Stored data entries
= = =
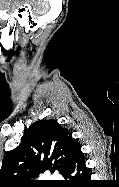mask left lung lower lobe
Masks as SVG:
<instances>
[{"instance_id":"1","label":"left lung lower lobe","mask_w":119,"mask_h":187,"mask_svg":"<svg viewBox=\"0 0 119 187\" xmlns=\"http://www.w3.org/2000/svg\"><path fill=\"white\" fill-rule=\"evenodd\" d=\"M62 176L72 182H86L90 178L89 171L85 165V158L79 144L74 146L68 167Z\"/></svg>"}]
</instances>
= = =
Return every record exactly, leaving out the pictures.

- **Result of the task**:
mask left lung lower lobe
Masks as SVG:
<instances>
[{"instance_id":"1","label":"left lung lower lobe","mask_w":119,"mask_h":187,"mask_svg":"<svg viewBox=\"0 0 119 187\" xmlns=\"http://www.w3.org/2000/svg\"><path fill=\"white\" fill-rule=\"evenodd\" d=\"M62 176L72 182H86L90 178L89 171L85 165V158L79 144L74 146L68 167Z\"/></svg>"}]
</instances>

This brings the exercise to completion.